Other methods also exist for addressing this problem (https://community.openvpn.net/openvpn/wiki/UnprivilegedUser), but will require a lot more substantial changes both on the client and server side, which includes adjusting openvpn.conf on the client side. Since openvpn.conf is currently retrieved online by os-config, that will make this even more difficult as we have to preserve backwards compatibility with it.

[jellyfish-bot]

[thgreasi] This has attached https://jel.ly.fish/e7abfa7a-59e7-4326-ae22-1d5c77ef7348

[klutchell]

Resolved by https://github.com/balena-io/open-balena-vpn/pull/314

open-balena-vpn v11.19.0 is now in balenaCloud production

[majorz]

We have seen a new instance of this error - this time not as severe, but we will have to fix it on the OS side this time.

The VPN connection was reset for some unknown reason (previously we did not receive ping messages from the server).

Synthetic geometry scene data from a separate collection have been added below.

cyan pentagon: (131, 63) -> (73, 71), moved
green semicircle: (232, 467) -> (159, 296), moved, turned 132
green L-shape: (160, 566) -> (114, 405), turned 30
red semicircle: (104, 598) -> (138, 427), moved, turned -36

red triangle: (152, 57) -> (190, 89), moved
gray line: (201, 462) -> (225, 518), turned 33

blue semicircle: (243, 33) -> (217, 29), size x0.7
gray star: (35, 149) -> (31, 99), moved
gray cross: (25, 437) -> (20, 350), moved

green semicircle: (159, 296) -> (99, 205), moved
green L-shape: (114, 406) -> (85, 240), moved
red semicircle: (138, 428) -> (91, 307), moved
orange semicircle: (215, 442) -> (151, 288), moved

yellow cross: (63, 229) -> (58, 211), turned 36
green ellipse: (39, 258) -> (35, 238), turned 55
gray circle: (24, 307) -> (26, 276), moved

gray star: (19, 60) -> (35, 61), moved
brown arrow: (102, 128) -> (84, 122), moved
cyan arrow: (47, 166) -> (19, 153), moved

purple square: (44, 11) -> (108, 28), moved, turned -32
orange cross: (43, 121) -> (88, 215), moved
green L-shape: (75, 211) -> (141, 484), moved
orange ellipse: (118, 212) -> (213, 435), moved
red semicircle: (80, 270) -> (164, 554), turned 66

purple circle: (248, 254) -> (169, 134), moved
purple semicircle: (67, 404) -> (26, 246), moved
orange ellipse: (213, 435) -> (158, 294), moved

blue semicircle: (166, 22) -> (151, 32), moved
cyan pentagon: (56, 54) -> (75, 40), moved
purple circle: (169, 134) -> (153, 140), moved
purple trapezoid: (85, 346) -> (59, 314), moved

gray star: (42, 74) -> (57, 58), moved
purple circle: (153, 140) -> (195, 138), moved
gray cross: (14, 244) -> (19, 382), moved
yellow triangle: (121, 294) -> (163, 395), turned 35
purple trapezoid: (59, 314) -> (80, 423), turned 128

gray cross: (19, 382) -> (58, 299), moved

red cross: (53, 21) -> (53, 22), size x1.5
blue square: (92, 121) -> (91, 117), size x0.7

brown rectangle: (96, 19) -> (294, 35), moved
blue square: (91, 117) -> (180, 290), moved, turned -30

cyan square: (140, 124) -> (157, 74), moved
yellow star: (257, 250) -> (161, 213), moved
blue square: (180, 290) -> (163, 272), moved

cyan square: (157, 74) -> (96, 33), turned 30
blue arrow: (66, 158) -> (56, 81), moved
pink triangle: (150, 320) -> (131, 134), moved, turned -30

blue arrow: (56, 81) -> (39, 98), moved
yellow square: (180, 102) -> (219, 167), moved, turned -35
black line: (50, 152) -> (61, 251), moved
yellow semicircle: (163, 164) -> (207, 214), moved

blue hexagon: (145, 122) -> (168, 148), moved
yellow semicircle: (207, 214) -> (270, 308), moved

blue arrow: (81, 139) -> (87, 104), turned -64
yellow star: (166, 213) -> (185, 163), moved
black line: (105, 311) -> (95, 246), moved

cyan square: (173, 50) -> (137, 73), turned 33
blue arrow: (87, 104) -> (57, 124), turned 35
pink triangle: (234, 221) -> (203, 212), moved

Mar 01 14:39:37 b65a222 openvpn[2640]: Wed Mar  1 14:39:37 2023 Connection reset, restarting [0]
Mar 01 14:39:37 b65a222 openvpn[2640]: Wed Mar  1 14:39:37 2023 /etc/openvpn-misc/downscript.sh resin-vpn 1500 1555 10.246.107.185 52.4.252.97 restart
Mar 01 14:39:37 b65a222 openvpn[2640]: Wed Mar  1 14:39:37 2023 SIGUSR1[soft,connection-reset] received, process restarting

The solution for fixing this scenario was explained in the previous message: this is to remap the SIGUSR1 signal to SIGTERM by passing --remap-usr1 SIGTERM to the client arguments in openvpn.service.

[majorz]

Encountered another instance of this, but this time leading the VPN unavailability, so I will look into fixing this with more priority:

Mar 07 09:41:49 f450cbf openvpn[6998]: Tue Mar  7 09:41:49 2023 Connection reset, restarting [0]
Mar 07 09:41:49 f450cbf openvpn[6998]: Tue Mar  7 09:41:49 2023 /etc/openvpn-misc/downscript.sh resin-vpn 1500 1555 10.241.127.118 52.4.252.97 restart
Mar 07 09:41:49 f450cbf openvpn[6998]: Tue Mar  7 09:41:49 2023 SIGUSR1[soft,connection-reset] received, process restarting
Mar 07 09:41:49 f450cbf openvpn[6998]: Tue Mar  7 09:41:49 2023 Restart pause, 5 second(s)
...
Mar 07 09:41:58 f450cbf openvpn[6998]: Tue Mar  7 09:41:58 2023 ERROR: Cannot ioctl TUNSETIFF resin-vpn: Operation not permitted (errno=1)
Mar 07 09:41:58 f450cbf openvpn[6998]: Tue Mar  7 09:41:58 2023 Exiting due to fatal error
Mar 07 09:41:58 f450cbf systemd[1]: openvpn.service: Main process exited, code=exited, status=1/FAILURE
Mar 07 09:41:58 f450cbf systemd[1]: openvpn.service: Failed with result 'exit-code'.

[jellyfish-bot]

[majorz] This has attached https://jel.ly.fish/3b115ca6-f2ab-4ffc-a11c-54811547eb15

[majorz]

We may attempt to do a push "remap-usr1 SIGTERM" on the server side, similarly to how we handled ping-exit.

[majorz]

Remapping this may have possible side-effects, so may or may not be a good solution. Probably not.